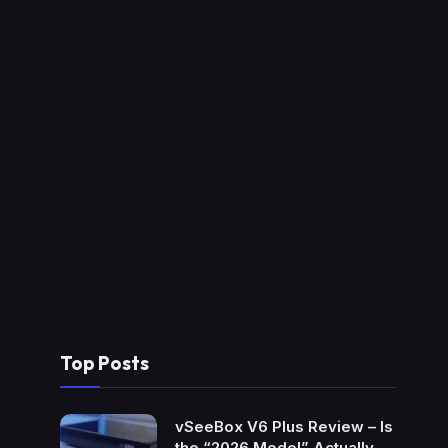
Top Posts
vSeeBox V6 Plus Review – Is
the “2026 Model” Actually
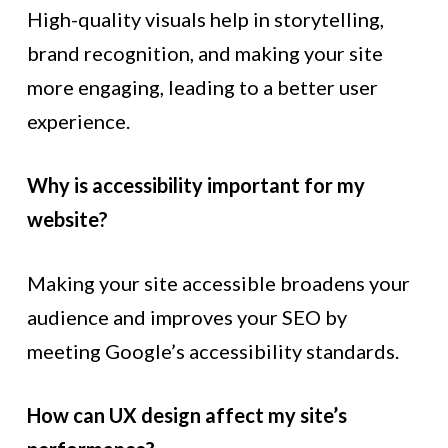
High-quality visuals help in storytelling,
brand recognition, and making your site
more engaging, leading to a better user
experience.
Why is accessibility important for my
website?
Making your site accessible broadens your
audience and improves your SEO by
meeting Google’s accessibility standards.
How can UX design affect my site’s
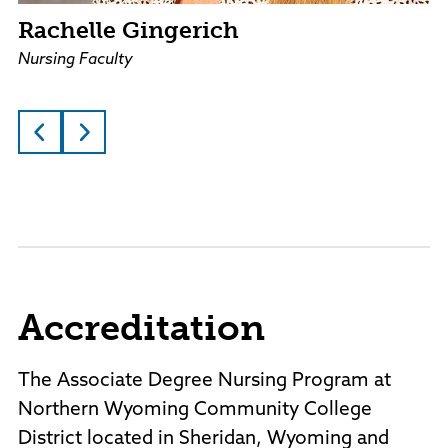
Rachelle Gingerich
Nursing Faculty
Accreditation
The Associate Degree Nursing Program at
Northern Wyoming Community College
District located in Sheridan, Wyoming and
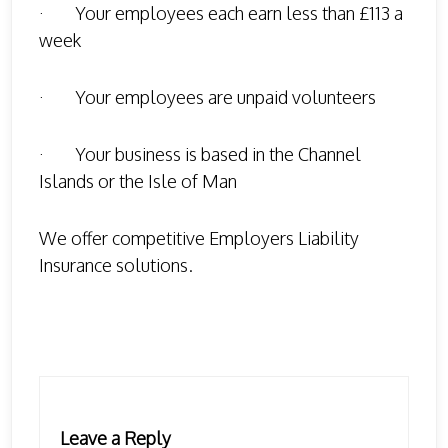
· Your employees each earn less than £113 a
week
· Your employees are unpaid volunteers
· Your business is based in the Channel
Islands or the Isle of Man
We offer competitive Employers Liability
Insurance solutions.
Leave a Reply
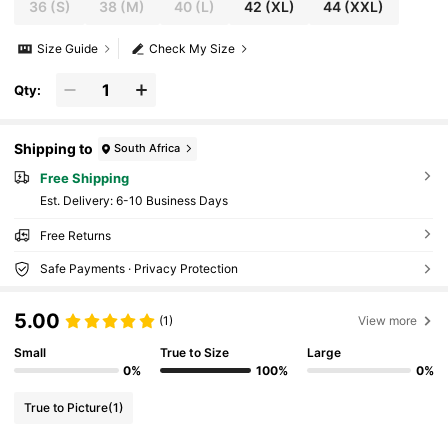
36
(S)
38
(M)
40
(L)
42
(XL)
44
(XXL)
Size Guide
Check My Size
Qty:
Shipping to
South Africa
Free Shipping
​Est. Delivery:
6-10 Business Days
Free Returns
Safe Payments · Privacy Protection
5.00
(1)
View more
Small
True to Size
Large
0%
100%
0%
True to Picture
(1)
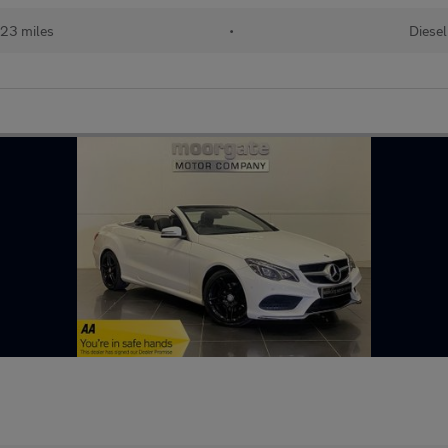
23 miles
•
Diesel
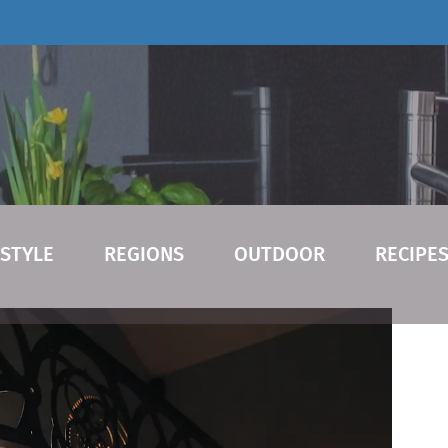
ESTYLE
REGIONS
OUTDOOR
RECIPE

--

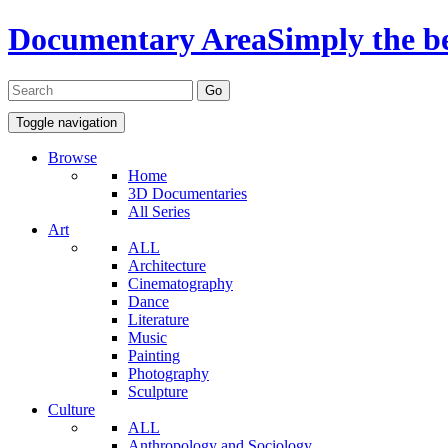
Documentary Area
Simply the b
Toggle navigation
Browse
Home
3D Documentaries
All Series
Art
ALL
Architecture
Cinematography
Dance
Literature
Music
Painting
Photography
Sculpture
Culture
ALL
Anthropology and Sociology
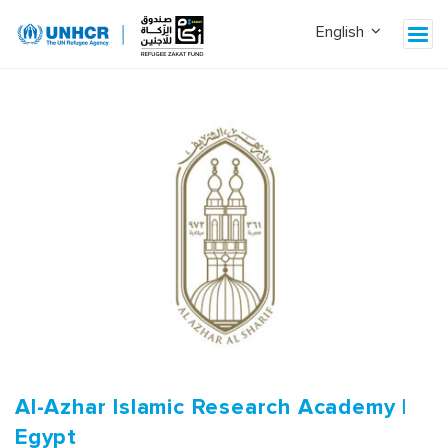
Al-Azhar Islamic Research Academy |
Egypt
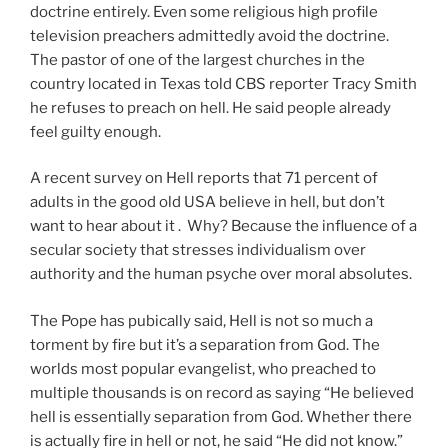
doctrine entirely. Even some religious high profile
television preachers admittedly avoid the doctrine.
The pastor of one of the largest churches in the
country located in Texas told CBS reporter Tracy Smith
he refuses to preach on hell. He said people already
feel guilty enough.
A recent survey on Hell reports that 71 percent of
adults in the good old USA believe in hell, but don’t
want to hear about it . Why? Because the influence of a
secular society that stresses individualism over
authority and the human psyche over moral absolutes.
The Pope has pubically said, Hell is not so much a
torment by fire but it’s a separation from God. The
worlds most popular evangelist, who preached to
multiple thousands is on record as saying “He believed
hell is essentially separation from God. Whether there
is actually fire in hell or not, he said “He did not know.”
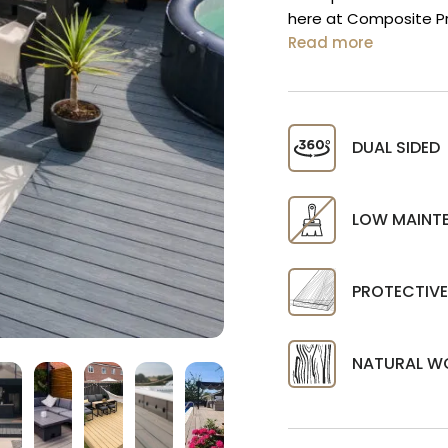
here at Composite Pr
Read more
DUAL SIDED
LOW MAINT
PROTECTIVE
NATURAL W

Assigned task
Show each line of the listing that holds the string "fire".

Answer to the exercise
torment by fire but it’s a separation from God. The
is actually fire in hell or not, he said “He did not know.”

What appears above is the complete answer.